The slowdown after the Russian crisis was short-lived and from 2000 the Baltic states entered a period of unprecedented growth lasting until the outbreak of the global financial crisis. Over the years 2000-2007 the average annual rate of growth was 8% in Estonia, 8.5% in Latvia and 7.5% in Lithuania.

 

Commentators began referring to the three countries as the Baltic tigers, in reference to the previously successful South East Asian countries. Many factors contributed to the boom from 2000 to 2007. Consumer and investor confidence improved as negotiations about membership of the European Union and Nato progressed. Large inflows of capital from abroad meant that the Baltic households and businesses could borrow easily and at low interest rates. Meanwhile, tourism, transport and other service sectors thrived. The rapid economic growth meant that the income gap between the Baltic states and Western Europe shank rapidly.
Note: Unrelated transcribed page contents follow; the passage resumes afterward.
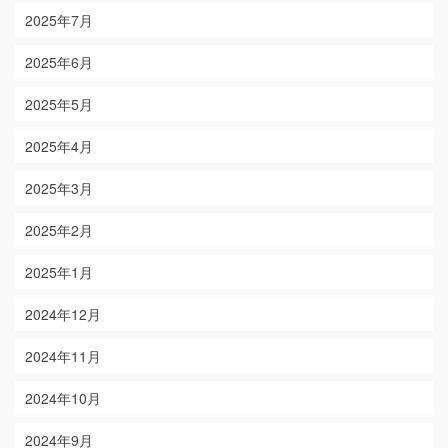
2025年7月
2025年6月
2025年5月
2025年4月
2025年3月
2025年2月
2025年1月
2024年12月
2024年11月
2024年10月
2024年9月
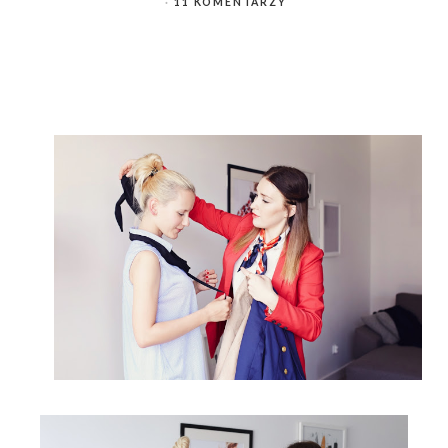
11 KOMENTARZY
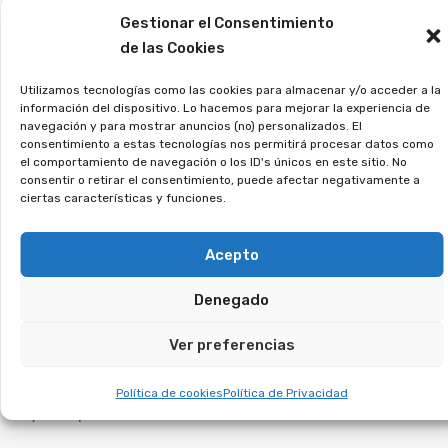
¿Contrataste una tarjeta
Gestionar el Consentimiento
de pago aplazado?
de las Cookies
Tienes derecho a
Utilizamos tecnologías como las cookies para almacenar y/o acceder a la
información del dispositivo. Lo hacemos para mejorar la experiencia de
recuperar lo que te
navegación y para mostrar anuncios (no) personalizados. El
consentimiento a estas tecnologías nos permitirá procesar datos como
cobraron indebidamente.
el comportamiento de navegación o los ID's únicos en este sitio. No
consentir o retirar el consentimiento, puede afectar negativamente a
ciertas características y funciones.
Las tarjetas con pago aplazado generan
intereses desproporcionados y te atrapan en
Acepto
una espiral de pagos interminables. En muchos
Denegado
casos, los bancos no explicaron bien el
funcionamiento, lo que ha llevado a una
Ver preferencias
avalancha de reclamaciones. Si reconoces este
problema en tu caso, es hora de tomar medidas
Política de cookies
Política de Privacidad
y recuperar tu dinero.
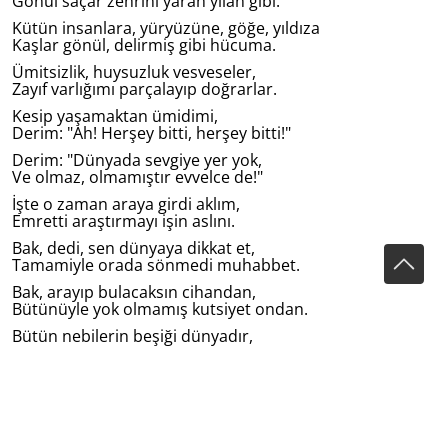
Gönül saçar zehrini yarah yılan gibi.
Kütün insanlara, yüryüzüne, göğe, yıldıza
Kaşlar gönül, delirmiş gibi hücuma.
Ümitsizlik, huysuzluk vesveseler,
Zayıf varlığımı parçalayıp doğrarlar.
Kesip yaşamaktan ümidimi,
Derim: "Ah! Herşey bitti, herşey bitti!"
Derim: "Dünyada sevgiye yer yok,
Ve olmaz, olmamıştır evvelce de!"
İşte o zaman araya girdi aklım,
Emretti araştırmayı işin aslını.
Bak, dedi, sen dünyaya dikkat et,
Tamamiyle orada sönmedi muhabbet.
Bak, arayıp bulacaksın cihandan,
Bütünüyle yok olmamış kutsiyet ondan.
Bütün nebilerin beşiği dünyadır,
Bütün velilerin mezarı dünyadır!
Ancak, bu sözlere gönlüm hiç inanmıyor,
Nefret ve yalnızlık beni terk etmiyor.
Yine de hiç ikna olamam,
Huysuz gönlüm birşey hissedemez.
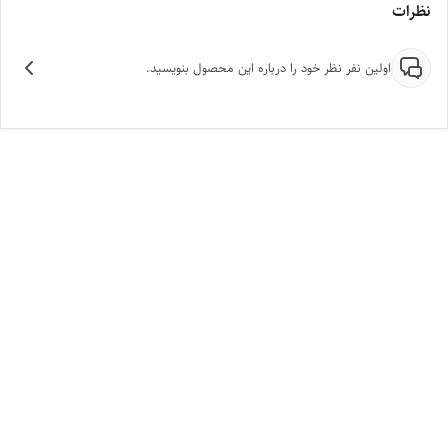
نظرات
اولین نفر نظر خود را درباره این محصول بنویسید.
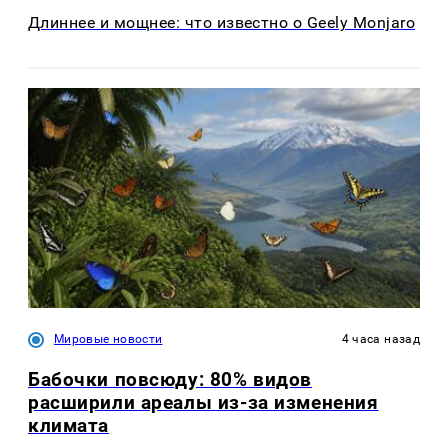
Длиннее и мощнее: что известно о Geely Monjaro
Мировые новости
4 часа назад
Бабочки повсюду: 80% видов
расширили ареалы из-за изменения
климата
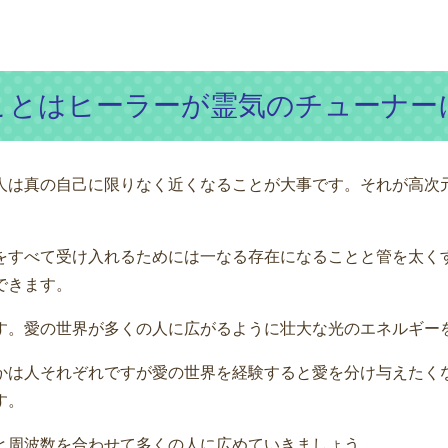
ことはヒーラーが霊気のチューナー
人は真の自己に限りなく近くなることが大事です。それが高次
をすべて受け入れるためには一なる存在になることと管を太く
できます。
す。愛の世界が多くの人に広がるように壮大な光のエネルギー
かは人それぞれですが愛の世界を経験すると愛を分け与えたく
す。
と周波数を合わせて多くの人に広めていきましょう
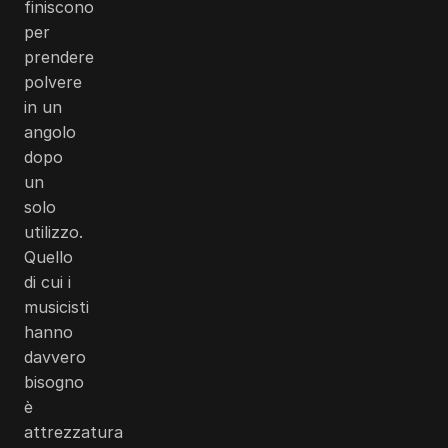
finiscono
per
prendere
polvere
in un
angolo
dopo
un
solo
utilizzo.
Quello
di cui i
musicisti
hanno
davvero
bisogno
è
attrezzatura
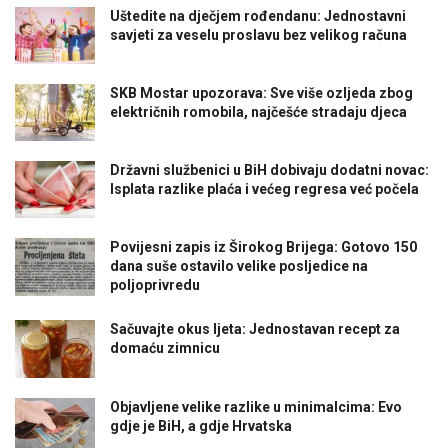
Uštedite na dječjem rođendanu: Jednostavni
savjeti za veselu proslavu bez velikog računa
SKB Mostar upozorava: Sve više ozljeda zbog
električnih romobila, najčešće stradaju djeca
Državni službenici u BiH dobivaju dodatni novac:
Isplata razlike plaća i većeg regresa već počela
Povijesni zapis iz Širokog Brijega: Gotovo 150
dana suše ostavilo velike posljedice na
poljoprivredu
Sačuvajte okus ljeta: Jednostavan recept za
domaću zimnicu
Objavljene velike razlike u minimalcima: Evo
gdje je BiH, a gdje Hrvatska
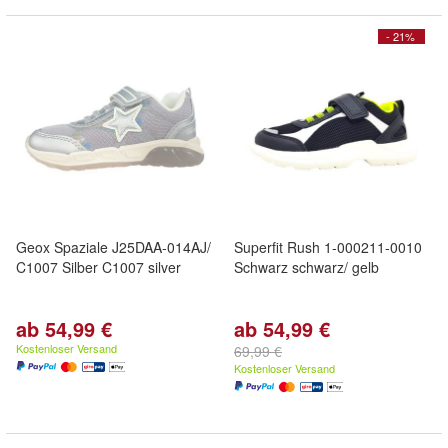
- 21%
Geox Spaziale J25DAA-014AJ/
Superfit Rush 1-000211-0010
C1007 Silber C1007 silver
Schwarz schwarz/ gelb
ab 54,99 €
ab 54,99 €
Kostenloser Versand
69,99 €
Kostenloser Versand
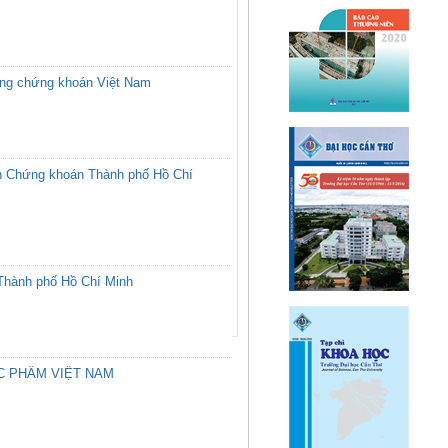
ường chứng khoán Việt Nam
ịch Chứng khoán Thành phố Hồ Chí
 Thành phố Hồ Chí Minh
C PHẨM VIỆT NAM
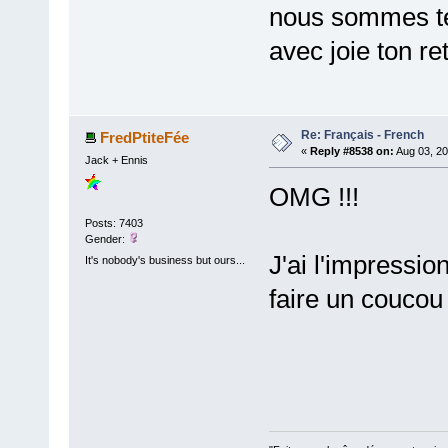
nous sommes te
avec joie ton re
Re: Français - French
FredPtiteFée
«
Reply #8538 on:
Aug 03, 20
Jack + Ennis
OMG !!!
Posts: 7403
Gender:
J'ai l'impressi
It's nobody's business but ours...
faire un coucou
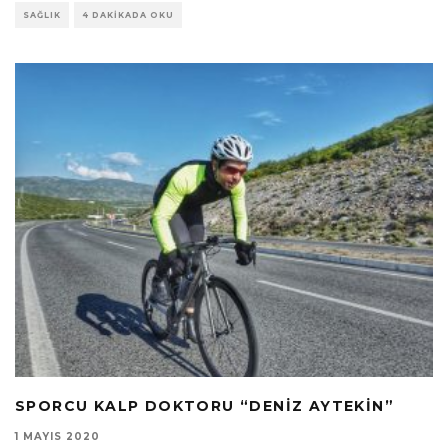
SAĞLIK
4 DAKIKADA OKU
SPORCU KALP DOKTORU “DENIZ AYTEKIN”
1 MAYIS 2020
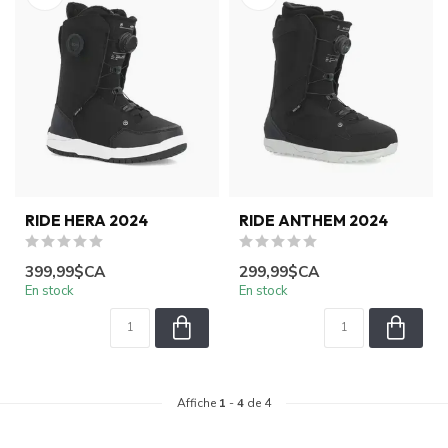
RIDE HERA 2024
RIDE ANTHEM 2024
399,99$CA
299,99$CA
En stock
En stock
Affiche
1
-
4
de 4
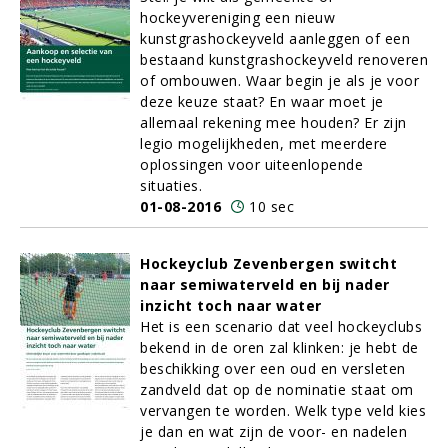
hockeyvereniging een nieuw
kunstgrashockeyveld aanleggen of een
bestaand kunstgrashockeyveld renoveren
of ombouwen. Waar begin je als je voor
deze keuze staat? En waar moet je
allemaal rekening mee houden? Er zijn
legio mogelijkheden, met meerdere
oplossingen voor uiteenlopende
situaties.
01-08-2016
10 sec
Hockeyclub Zevenbergen switcht
naar semiwaterveld en bij nader
inzicht toch naar water
Het is een scenario dat veel hockeyclubs
bekend in de oren zal klinken: je hebt de
beschikking over een oud en versleten
zandveld dat op de nominatie staat om
vervangen te worden. Welk type veld kies
je dan en wat zijn de voor- en nadelen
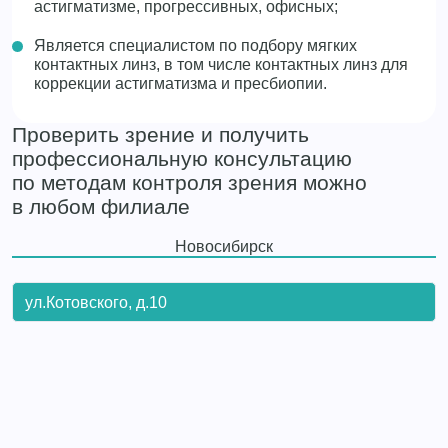
астигматизме, прогрессивных, офисных;
Является специалистом по подбору мягких
контактных линз, в том числе контактных линз для
коррекции астигматизма и пресбиопии.
Проверить зрение и получить
профессиональную консультацию
по методам контроля зрения можно
в любом филиале
Новосибирск
ул.Котовского, д.10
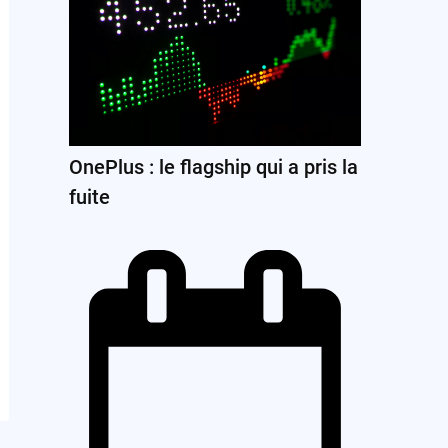
OnePlus : le flagship qui a pris la
fuite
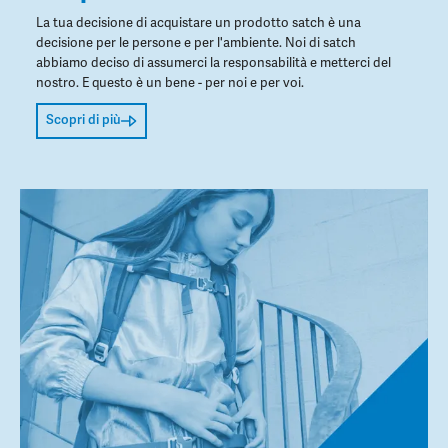
La tua decisione di acquistare un prodotto satch è una
decisione per le persone e per l'ambiente. Noi di satch
abbiamo deciso di assumerci la responsabilità e metterci del
nostro. E questo è un bene - per noi e per voi.
Scopri di più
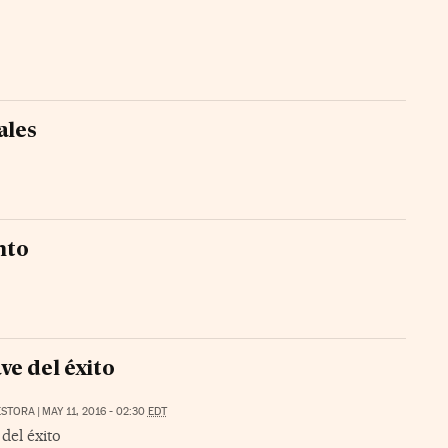
ales
nto
ave del éxito
ESTORA
|
MAY 11, 2016 - 02:30
EDT
 del éxito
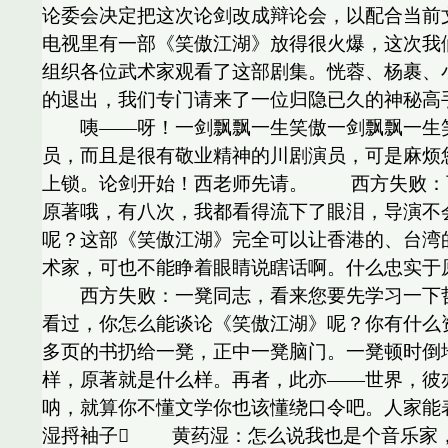
论委会决定把这次论剑改成辩论会，以配合当前
电视里有一部《笑傲江湖》放得很火爆，这次我
组织各位武术家观看了这部剧集。恍蓉、杨裹、
的退出，我们专门请来了一位归隐已久的神秘高
咦——呀！一剑飘飘一生笑傲一剑飘飘一生笑
员，而且是很有敬业精神的川剧演员，可是麻
上锁。论剑开始！西老师先请。 西方失败：
原著哦，有八次，我都看得流下了眼泪，导演不
呢？这部《笑傲江湖》完全可以让香港的、台
术家，可也不能睁着眼睛说瞎话啊。什么忠实于
西方失败：一凳同志，看来您要先学习一下哲
看过，你怎么能谈论《笑傲江湖》呢？你有什
多页的书扔给一凳，正中一凳脑门。一凳顿
样，原著就是什么样。再者，此亦——世界，彼
呐，就算你不懂文学你也该懂绕口令吧。人家
湿捋袖子 黄药湿：怎么说我也是个音乐家，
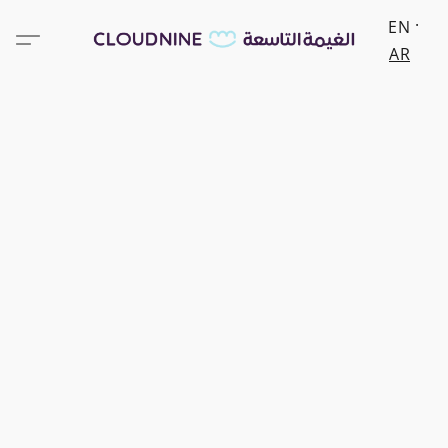
EN
AR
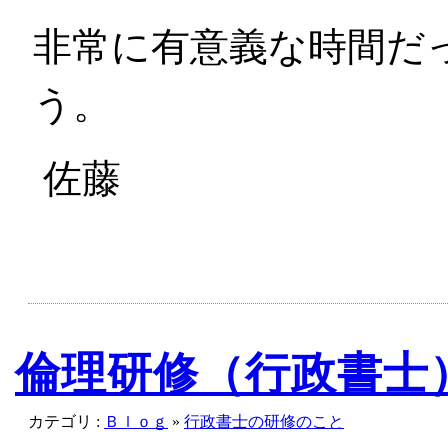
非常に有意義な時間だ
う。
佐藤
倫理研修（行政書士
カテゴリ :
Ｂｌｏｇ
»
行政書士の研修のこと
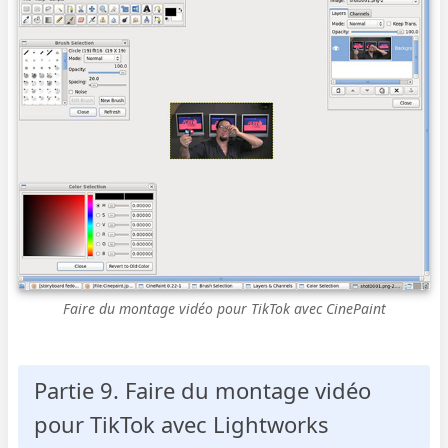
Faire du montage vidéo pour TikTok avec CinePaint
Partie 9. Faire du montage vidéo
pour TikTok avec Lightworks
While income per capita PPP was around 30-34% of the EU15 level in 1999, it was 52-62% in 2008. Income levels were still substantially below those in neighbouring Sweden and Finland, but they were rapidly approaching those of several southern European countries.

 

The boom led to great optimism. The Estonian prime minister, Andrus Ansip, proclaimed in 2007 that Estonia would be one of the five richest countries in Europe within 15 years. The global financial crisis ended these lofty hopes.

 

The global financial crisis hit the Baltic states exceptionally hard. The output loss was around 14% in 2009 alone and Estonia and Latvia also saw large losses in in the years before or after. The Baltic states were subject to sudden stops as capital inflows ceased abruptly, making it difficult to borrow for consumption and investment. Export was severely hampered by declining foreign demand. Moreover, business confidence waned and investments collapsed. The crisis led to very high unemployment and economic hardship in turn spurring mass emigration from especially Latvia and Lithuania. The Baltic states returned to economic growth in 2010-2011 and have since had positive growth rates. Economic growth has however been relatively modest, amounting to around 2-3% per year throughout the years 2012-2016. The convergence process has slowed down and this is particularly the case if the income level of the Baltic states is compared to the one of Sweden or other western Baltic rim countries. In 2016 GDP per capita PPP was 60-71% of the EU15 level and 52-61% of the level in Sweden. The somewhat unsatisfactory growth performance following the crisis is particularly concerning given the very large output declines during the global financial crisis. Empirical analyses show that economic growth in the Baltic states in the post-crisis period can be explained almost entirely by growth in the capital stock and employment while there has been virtually no growth in the efficiency with which these resources are used. The development has led to the question whether the Baltic states may be caught in a middle income trap, i.e. a situation where income convergence ceases at the time per capita income reaches say half of the US level. Some middle-income countries in Latin America and Asia appear to have been caught in such a trap marked by low investments and slow technological advancement. The economic prospects for the Baltic states have improved in 2017, and forecasts of economic growth in 2017 and 2018 have been raised as new data have become available. The upturn is largely driven by domestic demand, in particular demand from the construction and retail sectors.

 

This panoramic account of economic developments in the Baltic states since they regained independence in 1991 has highlighted the rapid but also very volatile economic growth. Production and living standards have improved greatly, narrowing the gap to their Western European peers, including its Baltic rim neighbours Finland, Sweden and Denmark. Booms have however not been sustainable and the ensuring recessions have been exceptionally deep causing great economic hardship. Looking ahead, the goal must be to ensure high rates of economic growth and a continuation of the convergence process while at the same time seeking to reduce excessive business cycle dynamics. The economic achievements of the Baltic states in the last quarter century have been impressive but challenges remain.